Madison has a kind of bravery in the water that I’ve never possessed myself, so it is a wonderful thing to see. She got into her tube and she offered to alternately tow Lynnette and I around the lagoon. Lynnette got on the board first, but this makes it sound simpler than it really was. As I watched Lynnette almost drown herself trying to mount the body board, I could see my unborn son botching grounder after grounder in a galaxy far, far away. When Lynnette finally boarded the board, Madison took the leash and paddled in the water. They made slow progress, but I suppose that’s better than what happened when Madison tried to tow the USS Phil. There was a lot of grunting and other sounds of exasperation. Everything culminated in Madison’s request to pull Lynnette again because I was too heavy. “I have to use the ground to pull you, dad!” she said. Well, I guess she pulled the old two birds with one stone trick because while she was trampling the sand, she was doing the same to my heart.

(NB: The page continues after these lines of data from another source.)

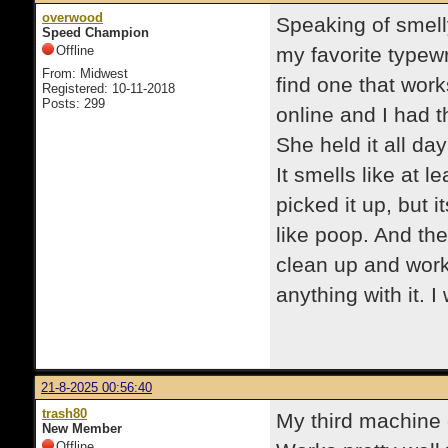
overwood
Speaking of smell
Speed Champion
Offline
my favorite typewr
From: Midwest
find one that work
Registered: 10-11-2018
Posts: 299
online and I had th
She held it all da
It smells like at 
picked it up, but 
like poop. And th
clean up and work. 
anything with it. I
21-8-2025 00:56:40
trash80
My third machine o
New Member
Offline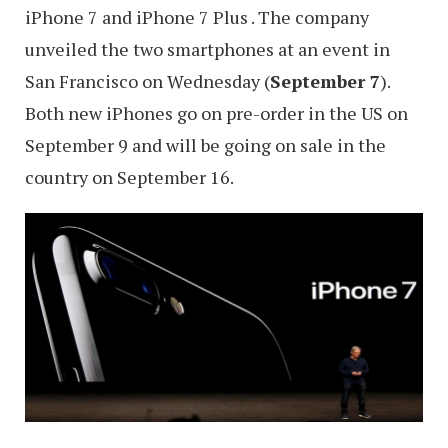
iPhone 7 and iPhone 7 Plus . The company
unveiled the two smartphones at an event in
San Francisco on Wednesday (
September 7
).
Both new iPhones go on pre-order in the US on
September 9 and will be going on sale in the
country on September 16.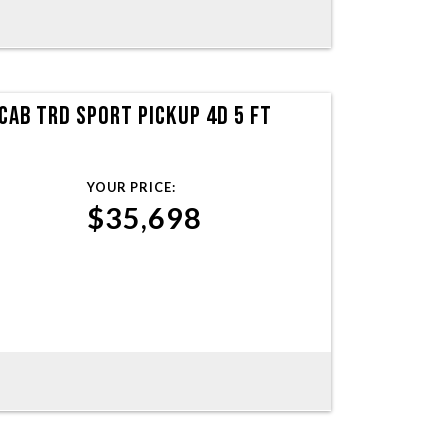
AB TRD SPORT PICKUP 4D 5 FT
YOUR PRICE:
$35,698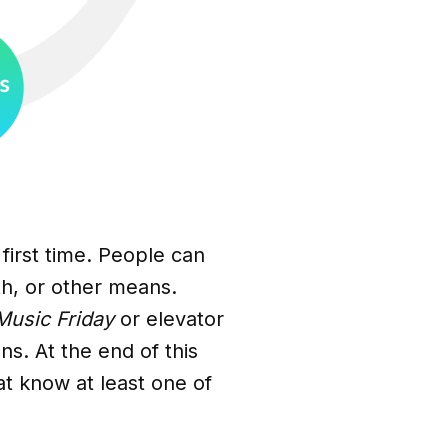
first time. People can
th, or other means.
usic Friday
or elevator
ns. At the end of this
at know at least one of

The highlight of the our day came when we were leaving the beach. Madison had already rinsed herself off in the shower and Lynnette told me to grab the plastic bag containing the Goob’s change of clothes. Sadly, said bag containing said clothes was not to be found.

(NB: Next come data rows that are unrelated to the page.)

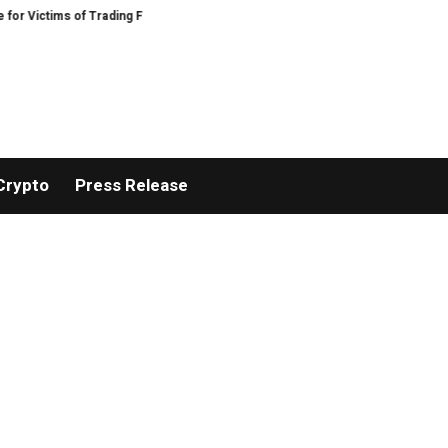
of Trading Fraud
Disective Limited: Crypto Scam Recovery Services for Vic
Crypto
Press Release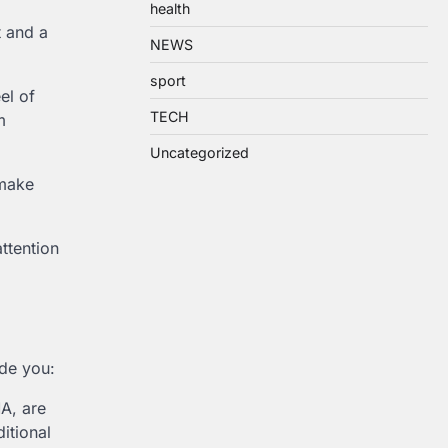
health
t and a
NEWS
sport
el of
TECH
m
Uncategorized
 make
attention
ide you:
MA, are
itional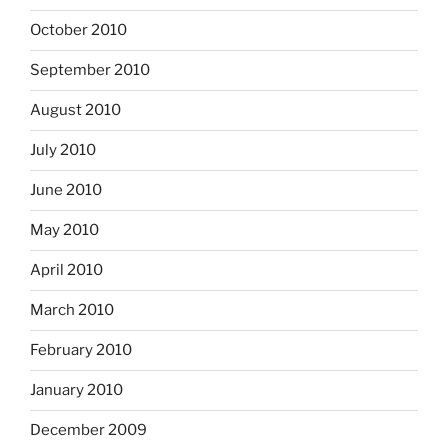
October 2010
September 2010
August 2010
July 2010
June 2010
May 2010
April 2010
March 2010
February 2010
January 2010
December 2009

“It’s not in there? You didn’t pack it?” Lynnette asked. “You mean YOU didn’t pack it?” I replied. I had given Lynnette the plastic bag before I applied sun tan lotion to Mad’s skin. “Sorry, Mad,” I said. “You gotta cruise nakes.” She wasn’t particularly upset and perhaps she was even pleased when Lynnette turned her beach towel into a makeshift version of the Infinity Dress. And since Madison had a bag of dried green mango keeping her company on the way home, she didn’t complain about rocking “The Phil” on the way home.
Sometimes when we go out, Abby protests by dropping a turd on the carpet near enough to her wee-pads to imply spite. I mean, they’re right there. She’s making the conscious decision to show us up. It’s the only logical conclusion. “Hey, there’s red things in Abby’s doots,” Madison said. “Is it Lego?” I asked half-seriously. “I don’t know!” Madison said. I snapped this picture of what happened next. I would like to use this event to tell you about my wife and one of the many, many reasons I am in love with her.
Lynnette does this thing. If her mind is occupied by her phone, the tv, etc., she cannot carry on a conversation, but she casually tries. Oh, she can hear if you speak to her, but she’s like a starship in a sci-fi movie: she only has a finite amount of attention to divert to various stimuli. If you’re putting all the energy into the front shields, other features of the ship are going to suffer. If Lynnette is looking at her phone, she’ll kind-of, sort-of have a conversation with you, but it’s incoherent and infuriating. She has an idea about the topic and she generally knows when she’s being asked a question, but not necessarily what the question is. “Mom, I want to eat this right now,” Madison once said, holding a bag of candy. “Mm-hmm,” Lynnette said after a few beats without looking up from her phone. We were minutes away from dinner. She does this to me, too, but it’s funny when it’s Madison because she takes Lynnette’s word for it. So what does this have to do with Abby’s turd?
“Can you pick up Abby’s turd?” I asked Madison. “No, I don’t like to pick up Abby’s turd,” Madison said. Lynnette, browsing her phone, chimed in with “that’s what you said about pickled mango, but now you love it.” She never looked up from her phone. No one was talking to her. “What?” I said. “Huh?” Lynnette said, lifting her head.